In the back room of the old church, there is no $100 Keurig in the corner. No soft lighting. It is a raw room of raw men doing raw work.

They circle up their chairs. When doing work like this - soul work - men have always sat in circles, like Arthurian knights or AA.

IF YOU GO

Build It Green’s spring graduation will be held at 5:30 p.m. on Wednesday at the Camphouse. The Icebox Challenge demonstration can be seen at Architectural Surfaces on 405 E. Main St.

Their mornings begin with a question.

If you could bring somebody back to this world, who would it be?

What's the lowest point in your life?

When was the first time you held a gun?

"I was 9," said Bryan Williamson, 29. "I felt like I had power."

One by one, the men respond. The questions do their work. Strong men turn inward and vulnerable. There may be tears or an anger that seems ancient and generational in its depth.
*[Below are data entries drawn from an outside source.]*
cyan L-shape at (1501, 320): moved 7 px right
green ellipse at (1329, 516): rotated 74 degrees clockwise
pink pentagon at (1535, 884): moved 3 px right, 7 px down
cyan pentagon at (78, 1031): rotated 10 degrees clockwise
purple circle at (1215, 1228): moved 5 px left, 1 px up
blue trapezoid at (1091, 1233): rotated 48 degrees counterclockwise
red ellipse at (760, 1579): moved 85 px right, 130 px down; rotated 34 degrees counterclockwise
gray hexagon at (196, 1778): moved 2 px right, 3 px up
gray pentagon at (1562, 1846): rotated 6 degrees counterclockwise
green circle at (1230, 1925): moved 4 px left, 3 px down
The Build It Green vision is part Gospel, part Malcolm X, part Socrates.

"They have opened my mind," Williamson said. "This way of thinking has shown me a new way of life."
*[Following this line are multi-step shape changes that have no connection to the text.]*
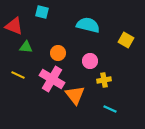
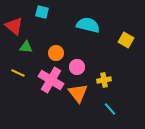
red triangle: rotated 18 degrees clockwise
orange circle: moved 2 px left
pink circle: moved 13 px left, 6 px down
yellow line: moved 2 px up
pink cross: moved 1 px left, 1 px down
orange triangle: moved 3 px right, 2 px up
cyan line: rotated 24 degrees clockwise
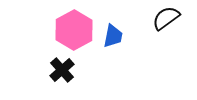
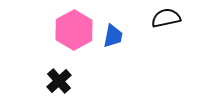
black semicircle: rotated 24 degrees clockwise
black cross: moved 3 px left, 11 px down
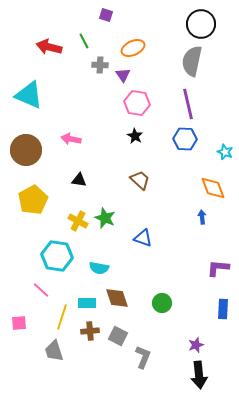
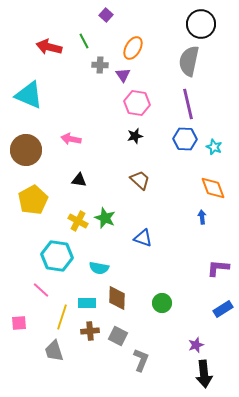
purple square: rotated 24 degrees clockwise
orange ellipse: rotated 35 degrees counterclockwise
gray semicircle: moved 3 px left
black star: rotated 28 degrees clockwise
cyan star: moved 11 px left, 5 px up
brown diamond: rotated 20 degrees clockwise
blue rectangle: rotated 54 degrees clockwise
gray L-shape: moved 2 px left, 3 px down
black arrow: moved 5 px right, 1 px up
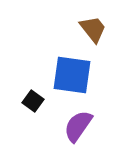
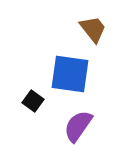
blue square: moved 2 px left, 1 px up
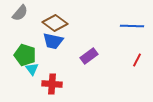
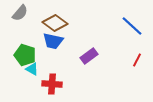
blue line: rotated 40 degrees clockwise
cyan triangle: rotated 24 degrees counterclockwise
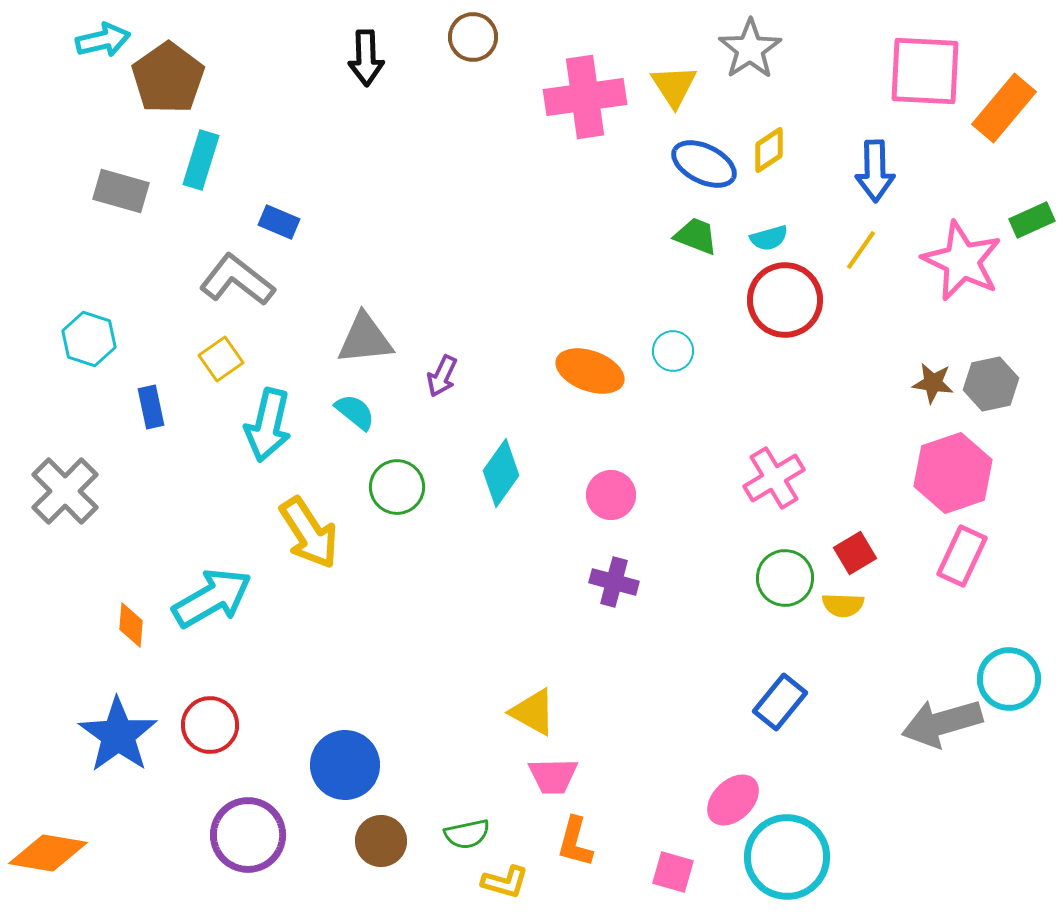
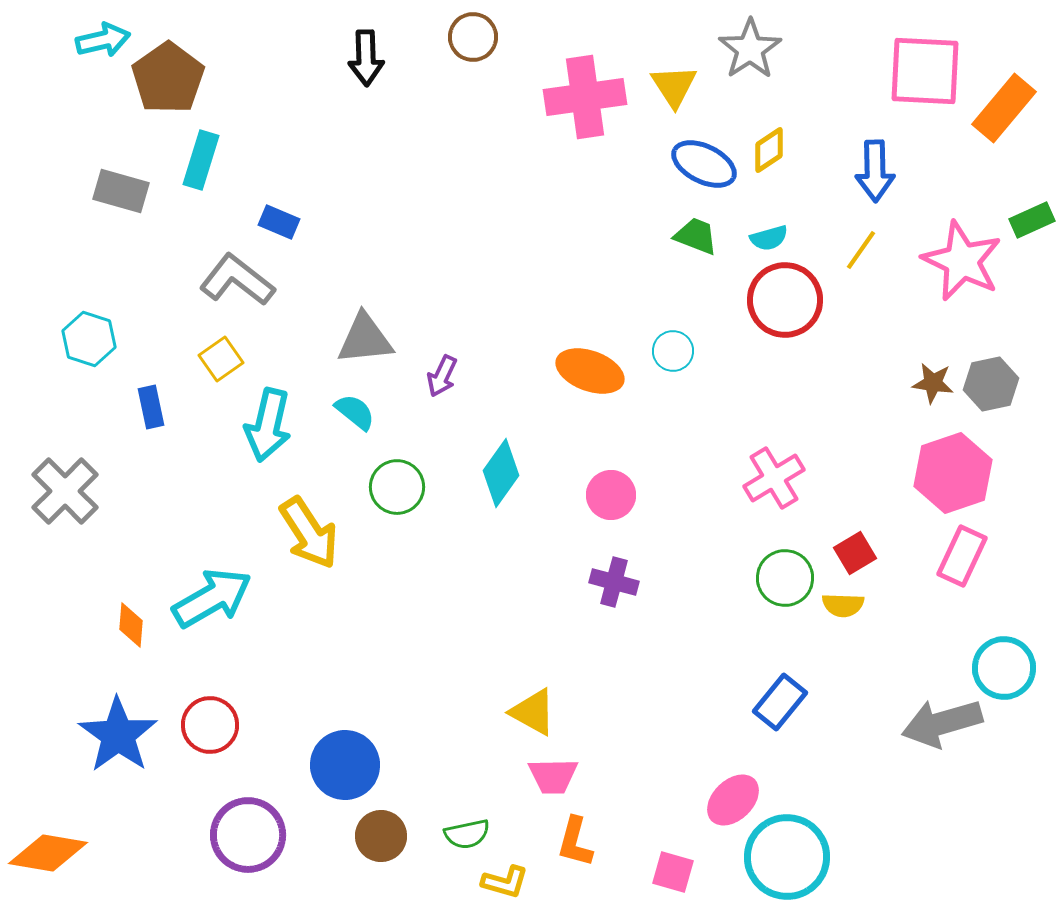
cyan circle at (1009, 679): moved 5 px left, 11 px up
brown circle at (381, 841): moved 5 px up
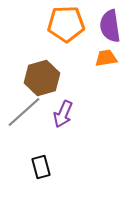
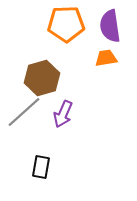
black rectangle: rotated 25 degrees clockwise
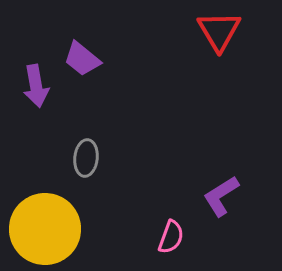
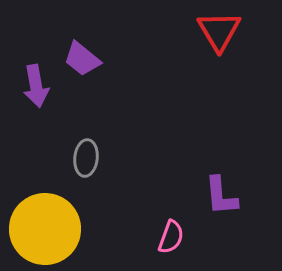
purple L-shape: rotated 63 degrees counterclockwise
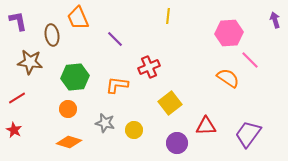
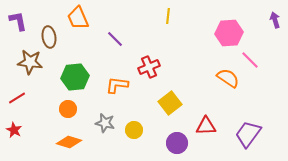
brown ellipse: moved 3 px left, 2 px down
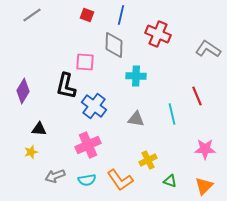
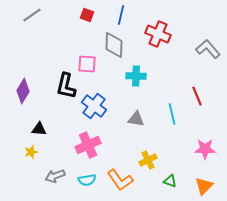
gray L-shape: rotated 15 degrees clockwise
pink square: moved 2 px right, 2 px down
The men study ingrained habits. How our minds can imprison us. They talk about anger and how to release it.

"Alive and free is their goal," Chris Woodhull said. "Not dead. Not incarcerated."

Woodhull co-directs Build It Green partially based on his work in Knoxville, where he was once a city councilman. There, he'd circle up with gang-bangers; he recalls police mockingly called it Hug-a-Thug. Woodhull, who is white and runs Build Me a World, shakes his head.
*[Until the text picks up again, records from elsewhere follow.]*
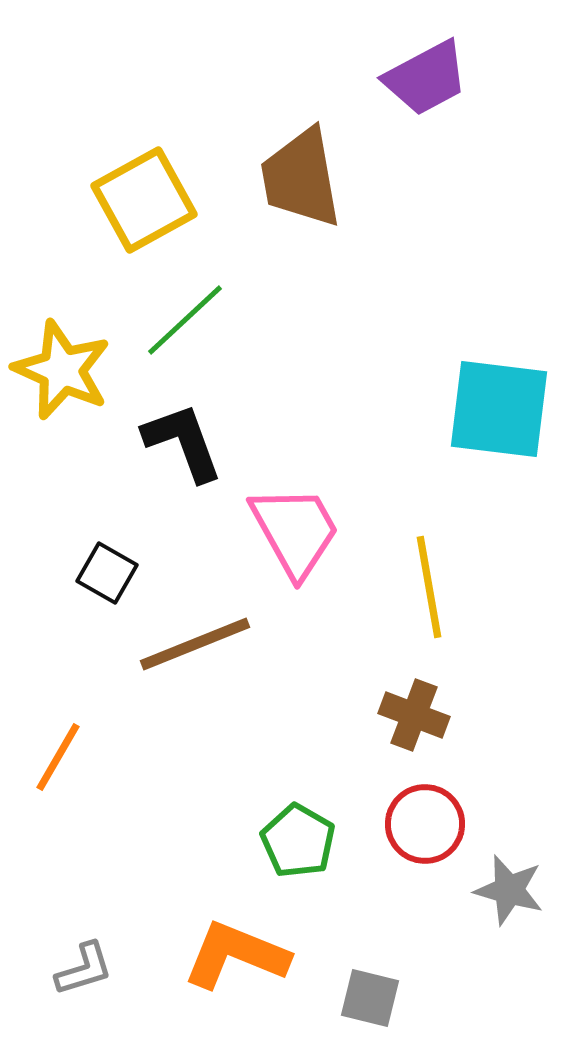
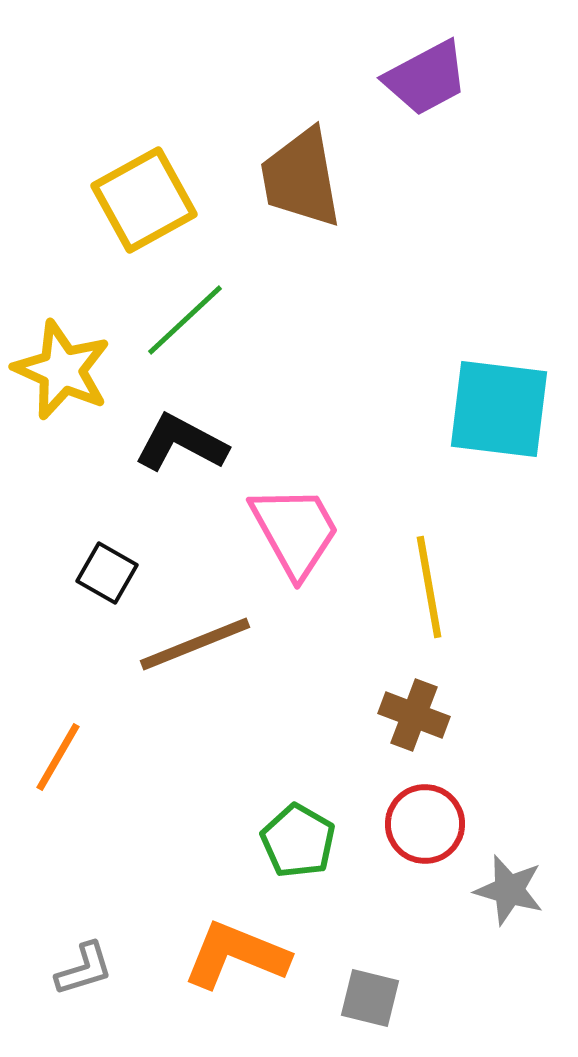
black L-shape: moved 2 px left, 1 px down; rotated 42 degrees counterclockwise
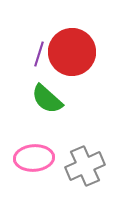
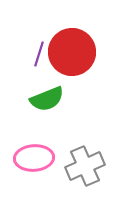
green semicircle: rotated 64 degrees counterclockwise
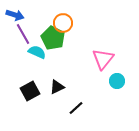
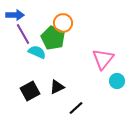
blue arrow: rotated 18 degrees counterclockwise
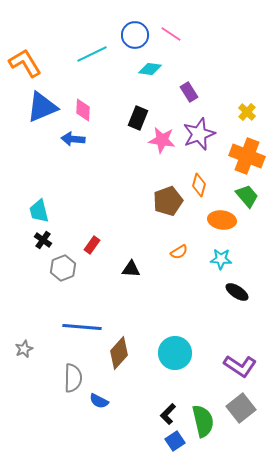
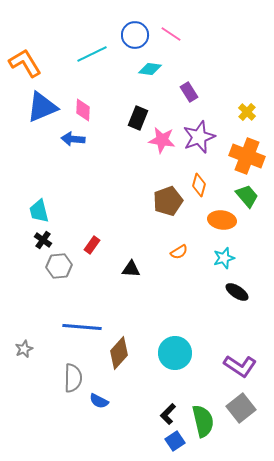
purple star: moved 3 px down
cyan star: moved 3 px right, 1 px up; rotated 20 degrees counterclockwise
gray hexagon: moved 4 px left, 2 px up; rotated 15 degrees clockwise
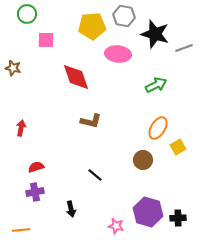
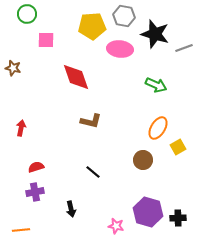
pink ellipse: moved 2 px right, 5 px up
green arrow: rotated 50 degrees clockwise
black line: moved 2 px left, 3 px up
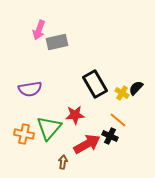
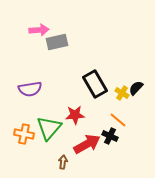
pink arrow: rotated 114 degrees counterclockwise
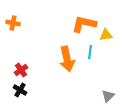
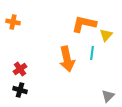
orange cross: moved 1 px up
yellow triangle: rotated 40 degrees counterclockwise
cyan line: moved 2 px right, 1 px down
red cross: moved 1 px left, 1 px up
black cross: rotated 16 degrees counterclockwise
"These men you would see as suspects are actually fathers and leaders," he said. "The ones you want to lock up are actually the ones with the clues. The cure is in the poison."

Build It Green co-director Christian Shackelford agrees. For 12 weeks, he's taught these men job-site ready construction skills.

"Advanced framing methods, insulation types and install techniques, the understanding of air movement in a home and how to test air leakage and some basics about heating and air conditioning," said Shackelford, who works for Greenspaces.

The men finished the Icebox rooms last week.

This week, they're going on display at Architectural Surfaces on East Main Street.

View other columns by David Cook

It is the most promising of architecture: rooms that will save money, reduce greenhouse gases, built by men framed up under the worst conditions who are now trying to transform their own lives.

This Wednesday at 5:30 p.m. at The Camp House, these men, along with Williams and Williamson, graduate from Build It Green's spring class:

Timothy Moorer. Ryan Lawrence. Dae'Qwon Wilkerson. Colby Clark. Jarrett Watson. LeVonte Allen. Jovany Garcia.

Applaud them. Understand them. Hire them.

"I'm chasing freedom," Williams said.

He wants to be the first in his family to own a home. He's got one job and applied for another.

"I am a strong black individual," he said. "No matter what situation occurs, I will always keep that in the back of my mind. I will always be a strong black man."